The Short Answer: When to Use Mann-Whitney Instead of T-Test
Use the Mann-Whitney U test (also called the Wilcoxon rank-sum test) when you're comparing two independent groups and at least one of these is true:
- Your dependent variable is ordinal (e.g., Likert ratings, pain scales)
- Your data are continuous but not normally distributed, especially with small samples (n < 30 per group)
- You have outliers that you cannot justify removing
- Your data show strong skew or heavy tails
Use the independent samples t-test when:
- Your dependent variable is continuous (interval or ratio)
- Each group is approximately normally distributed (or n ≥ 30 per group)
- Variances are roughly equal (or you use Welch's correction)

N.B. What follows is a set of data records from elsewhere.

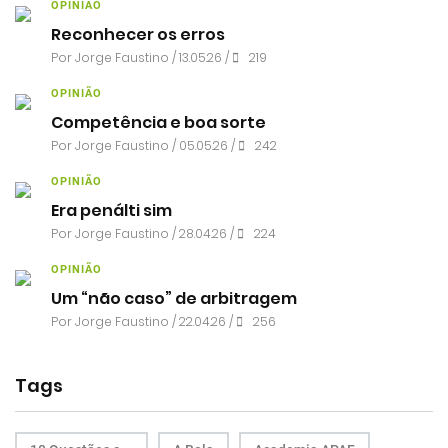
OPINIÃO
Reconhecer os erros
Por
Jorge Faustino
/ 13.05.26 /
219
OPINIÃO
Competência e boa sorte
Por
Jorge Faustino
/ 05.05.26 /
242
OPINIÃO
Era penálti sim
Por
Jorge Faustino
/ 28.04.26 /
224
OPINIÃO
Um “não caso” de arbitragem
Por
Jorge Faustino
/ 22.04.26 /
256
Tags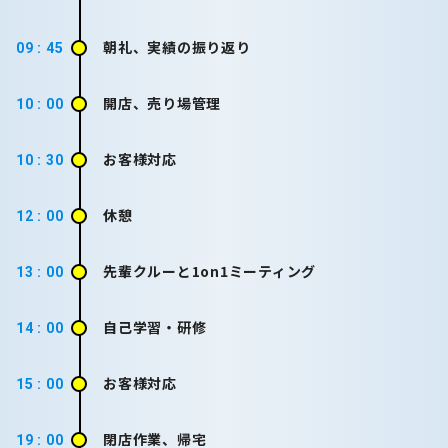
朝礼、実績の振り返り
09 : 45
開店、売り場管理
10 : 00
お客様対応
10 : 30
休憩
12 : 00
先輩クルーと1on1ミーティング
13 : 00
自己学習・研修
14 : 00
お客様対応
15 : 00
閉店作業、帰宅
19 : 00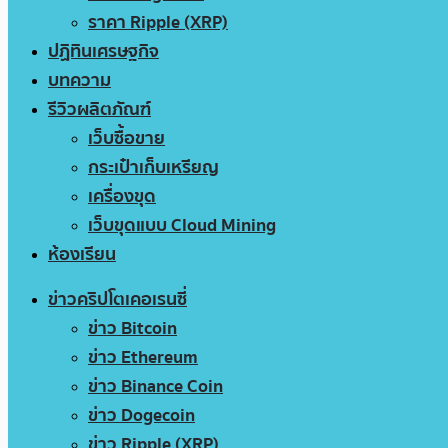
ราคา Ripple (XRP)
ปฏิทินเศรษฐกิจ
บทความ
รีวิวผลิตภัณฑ์
เว็บซื้อขาย
กระเป๋าเก็บเหรียญ
เครื่องขุด
เว็บขุดแบบ Cloud Mining
ห้องเรียน
ข่าวคริปโตเคอเรนซี่
ข่าว Bitcoin
ข่าว Ethereum
ข่าว Binance Coin
ข่าว Dogecoin
ข่าว Ripple (XRP)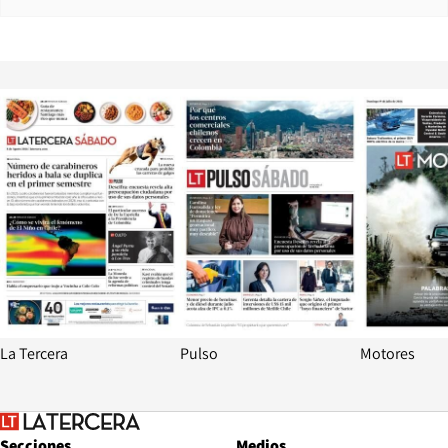
Opens in new window
Opens in ne
La Tercera
Pulso
Motores
Secciones
Medios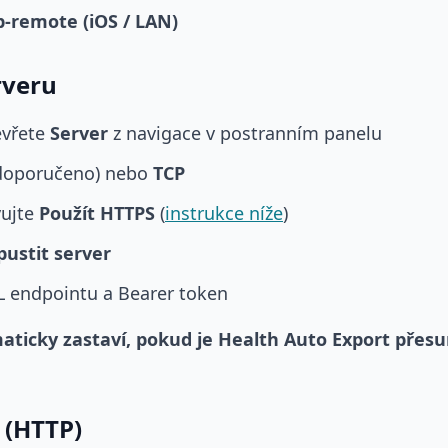
-remote (iOS / LAN)
rveru
evřete
Server
z navigace v postranním panelu
doporučeno) nebo
TCP
vujte
Použít HTTPS
(
instrukce níže
)
pustit server
L endpointu a Bearer token
aticky zastaví, pokud je Health Auto Export přesu
 (HTTP)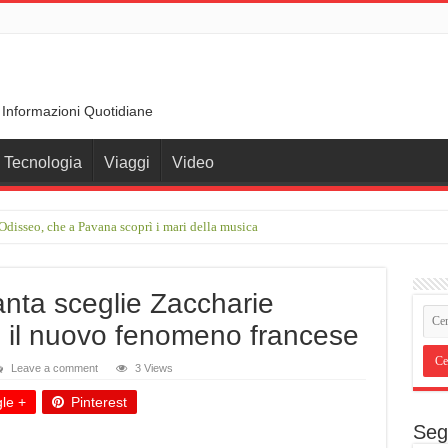
 Informazioni Quotidiane
Tecnologia
Viaggi
Video
disseo, che a Pavana scoprì i mari della musica
rimo incontro con Francesco Guccini in una stalla. Ci chiamava Coniglietti”
anta sceglie Zaccharie
è il nuovo fenomeno francese
Leave a comment
3 Views
le +
Pinterest
Seg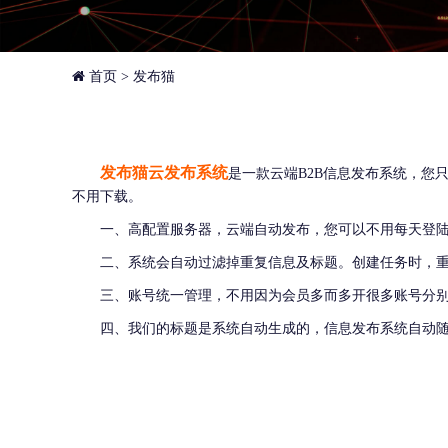
首页
>
发布猫
发布猫云发布系统
是一款云端B2B信息发布系统，
不用下载。
一、高配置服务器，云端自动发布，您可以不用每天登
二、系统会自动过滤掉重复信息及标题。创建任务时，
三、账号统一管理，不用因为会员多而多开很多账号分
四、我们的标题是系统自动生成的，信息发布系统自动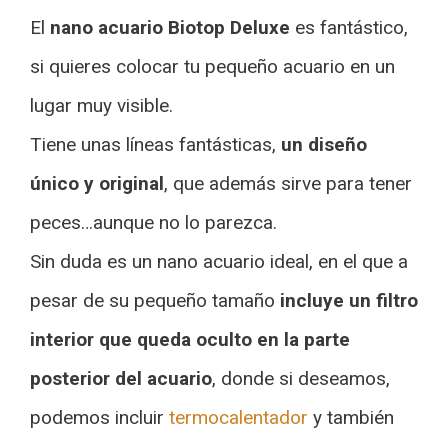
El
nano acuario Biotop Deluxe
es fantástico,
si quieres colocar tu pequeño acuario en un
lugar muy visible.
Tiene unas líneas fantásticas,
un diseño
único y original
, que además sirve para tener
peces…aunque no lo parezca.
Sin duda es un nano acuario ideal, en el que a
pesar de su pequeño tamaño
incluye un filtro
interior que queda oculto en la parte
posterior del acuario
, donde si deseamos,
podemos incluir
termocalentador
y también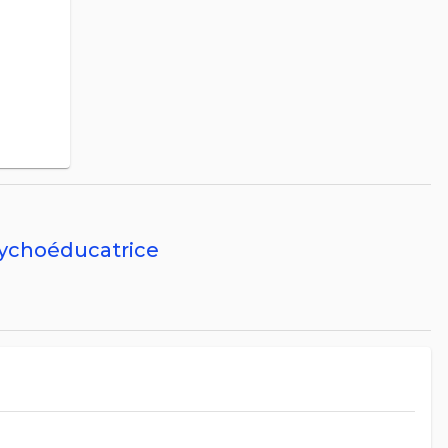
sychoéducatrice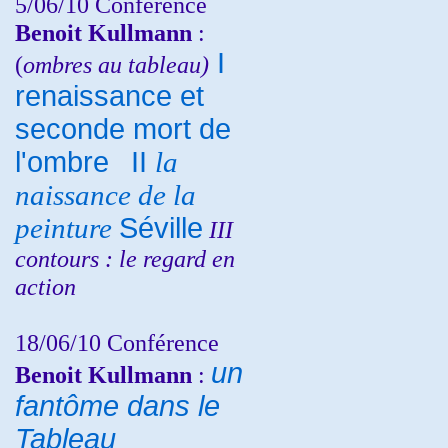
5/06/10
Conférence
Benoit Kullmann
:
I
(
ombres au tableau)
renaissance et
seconde mort de
l'ombre
II
la
naissance de la
peinture
Séville
III
contours : le regard en
action
18/06/10
Conférence
un
Benoit Kullmann
:
fantôme dans le
Tableau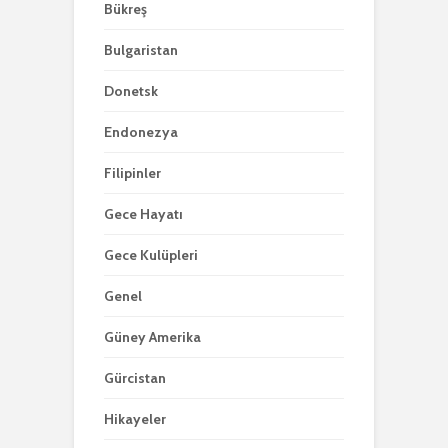
Bükreş
Bulgaristan
Donetsk
Endonezya
Filipinler
Gece Hayatı
Gece Kulüpleri
Genel
Güney Amerika
Gürcistan
Hikayeler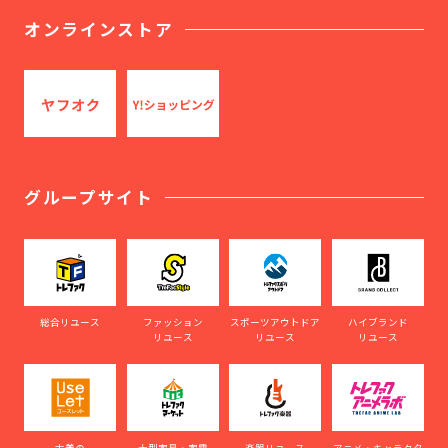
オンラインストア
グループサイト
総合リユース
ファッション
スポーツアウトドア
ハイブランド
リユース
リユース
リユース
古着の
大型家具・家電
楽器リユース
アニメ・キャラクタ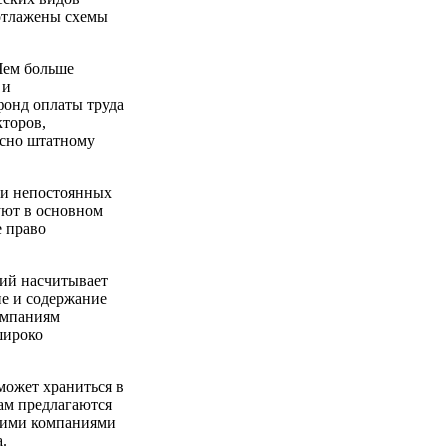
 отлажены схемы
Чем больше
 и
фонд оплаты труда
кторов,
ласно штатному
 и непостоянных
уют в основном
 право
тий насчитывает
ие и содержание
омпаниям
широко
может храниться в
кам предлагаются
акими компаниями
.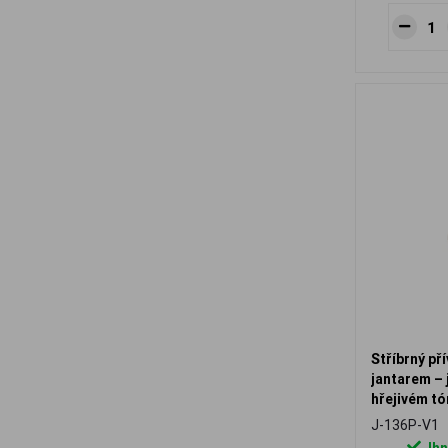
Stříbrný př
jantarem – 
hřejivém tó
J-136P-V1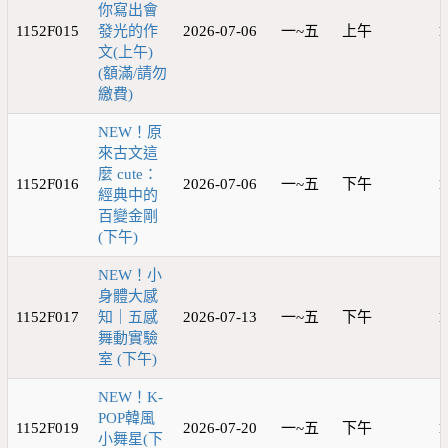
你寫出會
1152F015
發光的作
2026-07-06
一~五
上午
1
文(上午)
(額滿/請勿
繳費)
NEW！原
來古文這
麼 cute：
1152F016
2026-07-06
一~五
下午
1
經典中的
百變金剛
(下午)
NEW！小
身體大感
1152F017
知｜五感
2026-07-13
一~五
下午
1
舞動實驗
室 (下午)
NEW！K-
POP韓風
1152F019
2026-07-20
一~五
下午
1
小舞星(下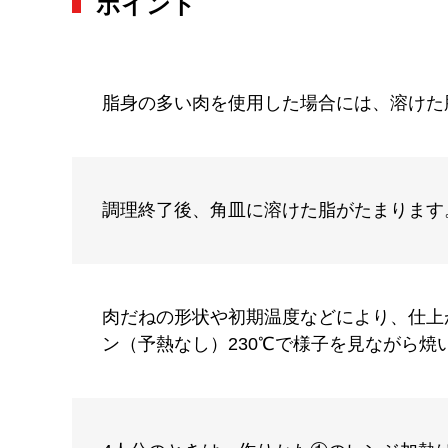
ポイント
脂身の多い肉を使用した場合には、溶けた
調理終了後、角皿に溶けた脂がたまります
肉だねの形状や初期温度などにより、仕上
ン（予熱なし）230℃で様子を見ながら焼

The Mann-Whitney test compares ranks rather than means, which is why it's robust to violations of normality. The trade-off: when assumptions for the t-test are met, the t-test has slightly more statistical power.
The Normality Question: Don't Just Run a Test
Many researchers default to Shapiro-Wilk to decide. That's not wrong, but it's incomplete. With n = 200, Shapiro-Wilk will flag trivial non-normality. With n = 15, it will miss real problems.
A better approach
- Visualize first. Look at histograms and Q-Q plots for each group.
- Check skewness and kurtosis. Values between -1 and +1 are generally fine.
- Run Shapiro-Wilk as a supplement, not as the sole decision.
- Consider sample size. With n ≥ 30 per group, the t-test is reasonably robust to mild non-normality thanks to the Central Limit Theorem.
In StatRyx, you can run all three checks — Shapiro-Wilk, Q-Q plot, and descriptives — in one click before deciding which test to use.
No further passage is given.